> **What is required**: Word for word, repeat the entries, minus the pictures.

> **Information supplied**:
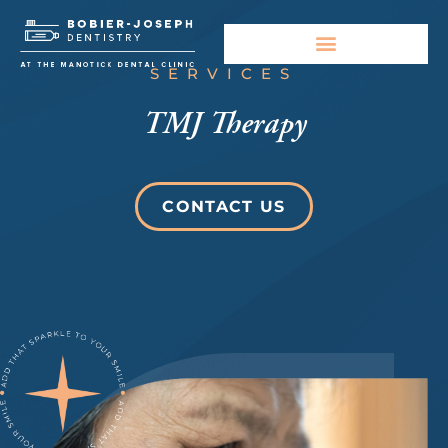
SERVICES
TMJ Therapy
CONTACT US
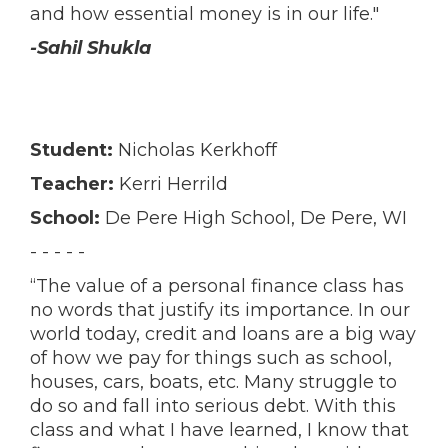
and how essential money is in our life."
-Sahil Shukla
Student:
Nicholas Kerkhoff
Teacher:
Kerri Herrild
School:
De Pere High School, De Pere, WI
- - - - -
“The value of a personal finance class has
no words that justify its importance. In our
world today, credit and loans are a big way
of how we pay for things such as school,
houses, cars, boats, etc. Many struggle to
do so and fall into serious debt. With this
class and what I have learned, I know that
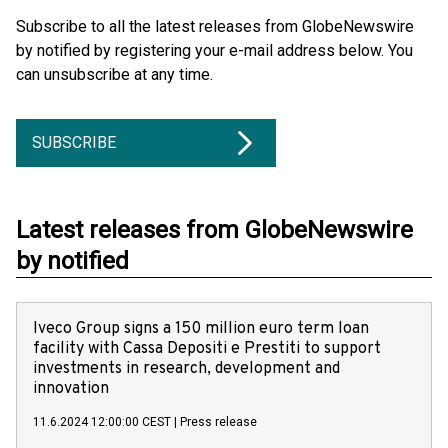
Subscribe to all the latest releases from GlobeNewswire
by notified by registering your e-mail address below. You
can unsubscribe at any time.
SUBSCRIBE
Latest releases from GlobeNewswire
by notified
Iveco Group signs a 150 million euro term loan
facility with Cassa Depositi e Prestiti to support
investments in research, development and
innovation
11.6.2024 12:00:00 CEST
|
Press release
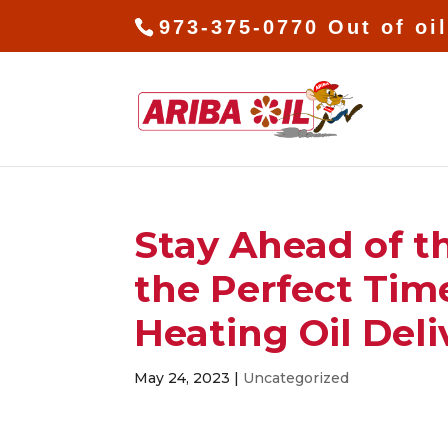
973-375-0770 Out of oi
Stay Ahead of 
the Perfect Tim
Heating Oil Deli
May 24, 2023
|
Uncategorized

> **Answer below**:
SERVICES
TMJ Therapy
CONTACT US
and how essential money is in our life."
-Sahil Shukla
Student:
Nicholas Kerkhoff
Teacher:
Kerri Herrild
School:
De Pere High School, De Pere, WI
- - - - -
“The value of a personal finance class has
no words that justify its importance. In our
world today, credit and loans are a big way
of how we pay for things such as school,
houses, cars, boats, etc. Many struggle to
do so and fall into serious debt. With this
class and what I have learned, I know that
Subscribe to all the latest releases from GlobeNewswire
by notified by registering your e-mail address below. You
can unsubscribe at any time.
SUBSCRIBE
Latest releases from GlobeNewswire
by notified
Iveco Group signs a 150 million euro term loan
facility with Cassa Depositi e Prestiti to support
investments in research, development and
innovation
11.6.2024 12:00:00 CEST
|
Press release
973-375-0770 Out of oi
Stay Ahead of 
the Perfect Tim
Heating Oil Deli
May 24, 2023
|
Uncategorized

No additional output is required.